Located around 5 miles off the coast of Dounreay in Caithness, the 100-megawatt scheme will generate enough power for approximately 70,000 homes and play a key role in the qualification of future large-scale floating wind projects.
The project is being developed by Highland Wind Limited – a venture majority owned by Copenhagen Infrastructure Partners (CIP) through one of its funds, alongside minority shareholder Hexicon.
Project development is being led by CIP’s in-house unit Copenhagen Offshore Partners (COP) from the group’s global floating wind headquarters in Edinburgh.
Its latest submission notes that following “extensive consultation” with the local community in Caithness, key changes have been made to the design of the site to minimise its potential visual impact.

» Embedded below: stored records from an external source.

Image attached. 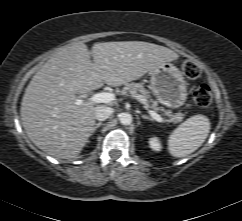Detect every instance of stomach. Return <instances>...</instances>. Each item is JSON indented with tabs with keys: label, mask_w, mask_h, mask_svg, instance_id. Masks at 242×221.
I'll use <instances>...</instances> for the list:
<instances>
[{
	"label": "stomach",
	"mask_w": 242,
	"mask_h": 221,
	"mask_svg": "<svg viewBox=\"0 0 242 221\" xmlns=\"http://www.w3.org/2000/svg\"><path fill=\"white\" fill-rule=\"evenodd\" d=\"M149 73L151 91L161 104L170 108H178L185 103L187 83L176 66L166 62Z\"/></svg>",
	"instance_id": "obj_1"
}]
</instances>
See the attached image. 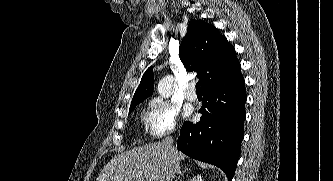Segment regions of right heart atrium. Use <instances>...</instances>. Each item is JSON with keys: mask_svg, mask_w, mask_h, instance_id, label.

This includes reducing the overall offshore site area for the turbines by 50%, to around 4 square miles, and reducing the maximum number of turbines from ten to seven.

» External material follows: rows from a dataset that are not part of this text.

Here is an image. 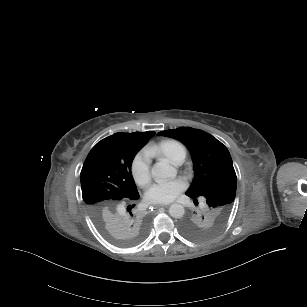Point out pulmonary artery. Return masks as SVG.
Masks as SVG:
<instances>
[{
  "instance_id": "e3ab8cb5",
  "label": "pulmonary artery",
  "mask_w": 307,
  "mask_h": 307,
  "mask_svg": "<svg viewBox=\"0 0 307 307\" xmlns=\"http://www.w3.org/2000/svg\"><path fill=\"white\" fill-rule=\"evenodd\" d=\"M153 151L155 152V153H161L162 152V150H163V146L162 145H154L153 147ZM172 160L175 162V163H177V164H181L182 162H183V160H184V157H182V156H176V157H174V158H172Z\"/></svg>"
}]
</instances>
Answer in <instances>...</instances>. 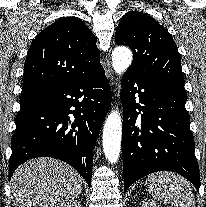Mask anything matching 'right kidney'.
<instances>
[{
	"label": "right kidney",
	"instance_id": "1",
	"mask_svg": "<svg viewBox=\"0 0 206 207\" xmlns=\"http://www.w3.org/2000/svg\"><path fill=\"white\" fill-rule=\"evenodd\" d=\"M67 207H81V205L77 202L67 205Z\"/></svg>",
	"mask_w": 206,
	"mask_h": 207
}]
</instances>
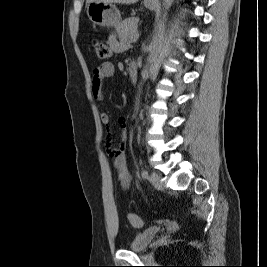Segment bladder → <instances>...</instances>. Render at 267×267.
I'll list each match as a JSON object with an SVG mask.
<instances>
[{
    "label": "bladder",
    "mask_w": 267,
    "mask_h": 267,
    "mask_svg": "<svg viewBox=\"0 0 267 267\" xmlns=\"http://www.w3.org/2000/svg\"><path fill=\"white\" fill-rule=\"evenodd\" d=\"M159 232V227H149L137 233L128 245L132 251L140 252L146 250Z\"/></svg>",
    "instance_id": "1"
}]
</instances>
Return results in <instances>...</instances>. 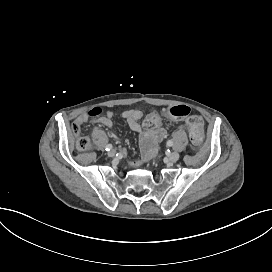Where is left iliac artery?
I'll return each instance as SVG.
<instances>
[{"label":"left iliac artery","mask_w":272,"mask_h":272,"mask_svg":"<svg viewBox=\"0 0 272 272\" xmlns=\"http://www.w3.org/2000/svg\"><path fill=\"white\" fill-rule=\"evenodd\" d=\"M167 145H168V146H172V145H173L172 140H168V141H167Z\"/></svg>","instance_id":"1"}]
</instances>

However, use of larger turbine designs and a maximum tip height of 300m means the scheme will deliver the same power output of around 100MW.
COP said the changes make for a “more compact” footprint, reducing the spread and visual impact of turbines along the coastline and minimising the potential impact to shipping, navigation, fishing activity and the marine environment.

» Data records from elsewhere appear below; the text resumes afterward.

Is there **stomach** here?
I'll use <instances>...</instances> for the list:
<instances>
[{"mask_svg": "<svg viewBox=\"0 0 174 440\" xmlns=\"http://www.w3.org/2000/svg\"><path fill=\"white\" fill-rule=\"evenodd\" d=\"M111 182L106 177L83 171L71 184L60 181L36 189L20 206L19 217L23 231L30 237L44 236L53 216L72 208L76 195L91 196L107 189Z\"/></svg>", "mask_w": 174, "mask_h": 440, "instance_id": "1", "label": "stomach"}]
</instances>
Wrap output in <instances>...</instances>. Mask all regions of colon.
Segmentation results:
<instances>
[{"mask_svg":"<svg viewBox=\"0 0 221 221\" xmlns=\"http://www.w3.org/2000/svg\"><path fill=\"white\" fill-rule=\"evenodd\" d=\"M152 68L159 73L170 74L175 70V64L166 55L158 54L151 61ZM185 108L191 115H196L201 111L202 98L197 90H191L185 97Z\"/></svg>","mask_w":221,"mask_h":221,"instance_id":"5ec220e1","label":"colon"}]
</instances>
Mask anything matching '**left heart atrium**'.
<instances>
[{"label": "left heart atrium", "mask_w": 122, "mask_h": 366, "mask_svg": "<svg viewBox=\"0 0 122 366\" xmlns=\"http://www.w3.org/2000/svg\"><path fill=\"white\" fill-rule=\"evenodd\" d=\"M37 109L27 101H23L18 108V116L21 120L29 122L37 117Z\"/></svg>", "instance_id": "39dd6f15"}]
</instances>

Plans were first put forward for the scheme – then called “Dounreay Tri” – during the last decade but were shelved in 2017 when the company set up to lead the project folded.
As a result, it already holds consents granted by Marine Scotland for the original project, which the new application will replace.
It also holds a pre-existing lease from Crown Estate Scotland for testing and demonstrating a floating project generating up to 100MW – currently the only such lease in Scotland – and grid connection agreements.
The new application to Marine Scotland is accompanied by an environmental impact assessment and a habitats regulations appraisal.
Project director Richard Copeland described the submission as a “significant milestone” for the project, and highlighted the “far-reaching benefits” of new and secure, low-carbon energy supplies.
“The core aim of the project is to test and demonstrate floating wind technology solutions that will reduce costs and accelerate industrialisation,” he added.
“This will offer learnings to inform the development of future floating projects in Scotland and the UK, such as ScotWind, INTOG and Celtic Sea, and the deployment of floating offshore wind globally, while contributing to building a strong local and national supply chain for the industry.”
Under current plans construction on the project is slated to begin in 2025, most likely with a single turbine deployed to enable time to test and demonstrate the technology. The remaining six units would then be installed in 2026.
The group has already signed a memorandum of understanding (MOU) with Scrabster Harbour which will see the development of an operations and maintenance (O&M) base, services and facilities.